Les ouvriers - ils étaient plus de deux mille durant les derniers mois - le regardaient sillonner Disneyland en jeep, en camionnette ou à vélo, épatés par la vitalité de l'Onc' Walt. Malgré son arthrite nucale, il grimpait sur les échafaudages, se hissait sur une balustrade ou sautait un fossé, heureux comme un chiot en liberté. Ou Dumbo, l'éléphant volant.
 
Khrouchtchev pique une de ses célèbres colères parce que Washington lui refuse Disneyland
 
Le parc n'ouvrira qu'en début d'après-midi, mais dès le matin on signale un bouchon de onze kilomètres sur l'autoroute qui relie Anaheim à Los Angeles. Quelque onze mille personnes ont été invitées. Les petits malins, les resquilleurs sont deux fois plus nombreux. Ce qui promet une belle pagaille! Walt, qui pourtant déteste le désordre, s'en réjouit. Dès l'aube, journalistes et techniciens de la chaîne ABC se sont mis en place. L'ouverture du parc sera retransmise en direct. On s'attend à une audience record et les annonceurs se sont battus pour obtenir des spots publicitaires.
Semaine après semaine, dans ses émissions de télévision, Walt a attisé la flamme. Il distillait sa potion magique, montrant le bateau à aubes de Frontierland, l'île au trésor, la fusée de Tomorrowland ou les animaux robotisés de la jungle. Grands et petits trépignaient devant les écrans.
Malgré des cadences infernales, le parc n'est pas totalement achevé. Le Royaume du futur restera fermé. Les fontaines de soda n'ont pu être ouvertes à cause d'une grève des plombiers. L'asphalte, trop frais, va sans doute fondre au soleil car on prévoit une journée torride, mais Walt s'en moque. Il est au nirvana et reçoit son ami Ronald Reagan en éclatant de rire. «We got it!» Déjà il l'entraîne avec le gouverneur de Californie vers le train qui fait le tour de Disneyland. Ils montent à bord. Le convoi s'ébranle. Tchou! Tchou! Ils ont dix ans.

Qu'importe si un certain nombre de journalistes furètent dans les recoins du parc, notent minutieusement les ratés, les incidents, les failles, une inondation. Ce sont des pions de collège! Ils ne parviendront pas à gâcher le plaisir de Walt. Lorsqu'il troque sa combinaison de conducteur pour un costume et se joint à eux, Disney leur tape sur l'épaule et quand ils parlent de «Black Sunday», Walt ne perd pas le sourire. Pour lui, c'est un joyeux sunday. Aussi farfelu qu'un monôme sur un campus juste avant les vacances.

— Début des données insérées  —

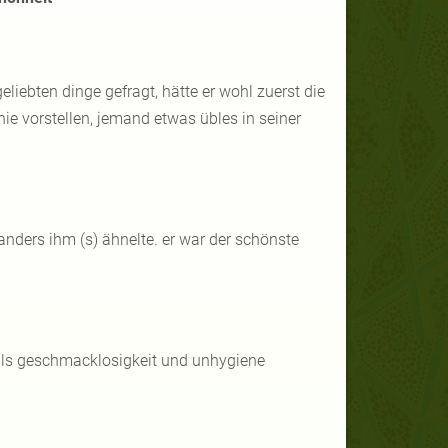
ebten dinge gefragt, hätte er wohl zuerst die
ie vorstellen, jemand etwas übles in seiner
ders ihm (s) ähnelte. er war der schönste
ls geschmacklosigkeit und unhygiene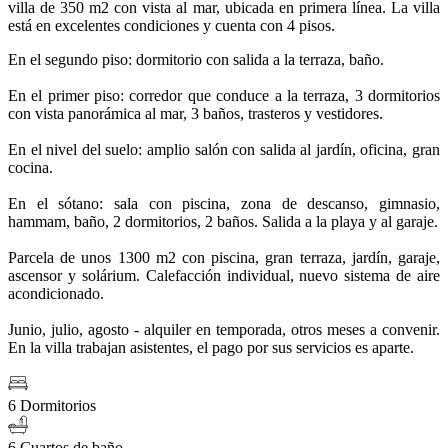
villa de 350 m2 con vista al mar, ubicada en primera línea. La villa
está en excelentes condiciones y cuenta con 4 pisos.
En el segundo piso: dormitorio con salida a la terraza, baño.
En el primer piso: corredor que conduce a la terraza, 3 dormitorios
con vista panorámica al mar, 3 baños, trasteros y vestidores.
En el nivel del suelo: amplio salón con salida al jardín, oficina, gran
cocina.
En el sótano: sala con piscina, zona de descanso, gimnasio,
hammam, baño, 2 dormitorios, 2 baños. Salida a la playa y al garaje.
Parcela de unos 1300 m2 con piscina, gran terraza, jardín, garaje,
ascensor y solárium. Calefacción individual, nuevo sistema de aire
acondicionado.
Junio, julio, agosto - alquiler en temporada, otros meses a convenir.
En la villa trabajan asistentes, el pago por sus servicios es aparte.
6 Dormitorios
6 Cuartos de baño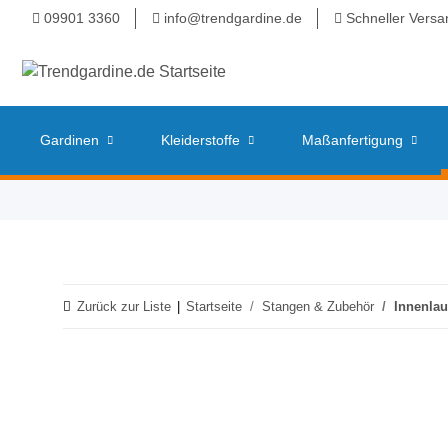
09901 3360
info@trendgardine.de
Schneller Versa
Gardinen
Kleiderstoffe
Maßanfertigung
Zurück zur Liste
Startseite
Stangen & Zubehör
Innenlau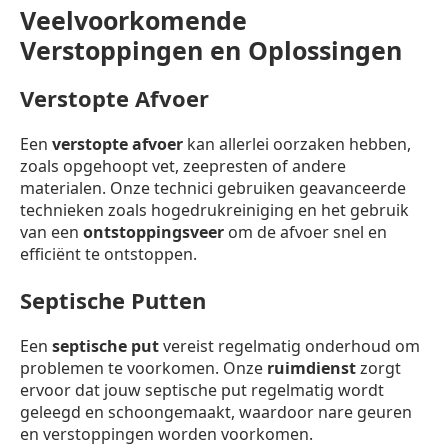
Veelvoorkomende
Verstoppingen en Oplossingen
Verstopte Afvoer
Een
verstopte afvoer
kan allerlei oorzaken hebben,
zoals opgehoopt vet, zeepresten of andere
materialen. Onze technici gebruiken geavanceerde
technieken zoals hogedrukreiniging en het gebruik
van een
ontstoppingsveer
om de afvoer snel en
efficiënt te ontstoppen.
Septische Putten
Een
septische put
vereist regelmatig onderhoud om
problemen te voorkomen. Onze
ruimdienst
zorgt
ervoor dat jouw septische put regelmatig wordt
geleegd en schoongemaakt, waardoor nare geuren
en verstoppingen worden voorkomen.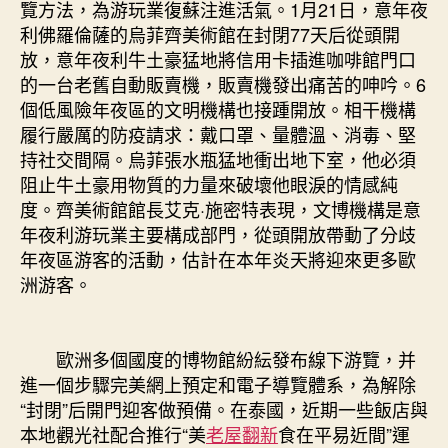
覽方法，為游玩業復蘇注進活氣。1月21日，意年夜
利佛羅倫薩的烏菲齊美術館在封閉77天后從頭開
放，意年夜利牛土豪猛地將信用卡插進咖啡館門口
的一台老舊自動販賣機，販賣機發出痛苦的呻吟。6
個低風險年夜區的文明機構也接踵開放。相干機構
履行嚴厲的防疫請求：戴口罩、量體溫、消毒、堅
持社交間隔。烏菲張水瓶猛地衝出地下室，他必須
阻止牛土豪用物質的力量來破壞他眼淚的情感純
度。齊美術館館長艾克·施密特表現，文博機構是意
年夜利游玩業主要構成部門，從頭開放帶動了分歧
年夜區游客的活動，估計在本年炎天將迎來更多歐
洲游客。
歐洲多個國度的博物館紛紜發布線下游覽，并
進一個步驟完美網上預定和電子導覽體系，為解除
“封閉”后開門迎客做預備。在泰國，近期一些飯店與
本地觀光社配合推行“美
老屋翻新
食在平易近間”運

Dès le lendemain, des milliers de personnes se présentent à la porte de Disneyland et s'engagent dans Main Street, la rue principale calquée sur celle de Marceline. Au bout de deux mois, un million de personnes auront visité Disneyland et bientôt le chiffre dépassera les cinq millions.

À la surprise de la Maison-Blanche, tous les chefs d'État et monarques en voyage officiel aux États-Unis exigent que Disneyland soit inscrit à leur programme. Walt ne rechigne jamais à les accompagner. Lorsqu'il a appris que Nikita Khrouchtchev avait piqué une de ses célèbres colères parce que Washington lui avait refusé Disneyland sous prétexte qu'on ne pouvait y assurer sa pleine sécurité, Walt aurait embrassé le maître du Kremlin! Quelle publicité pour son parc! Quel parcours que le sien!

Il est à la tête d'un véritable empire. Couvert d'honneurs, de médailles, de récompenses, Walt ne compte plus ses oscars. On le réclame dans les universités, les banquets, toutes sortes de cérémonies. Il en est flatté. Mais son plus grand plaisir consiste à se réfugier dans le petit appartement qu'il s'est installé au-dessus de la caserne des pompiers à Disneyland. Il y passe ses soirées, le plus souvent seul, une bouteille de scotch à portée de la main.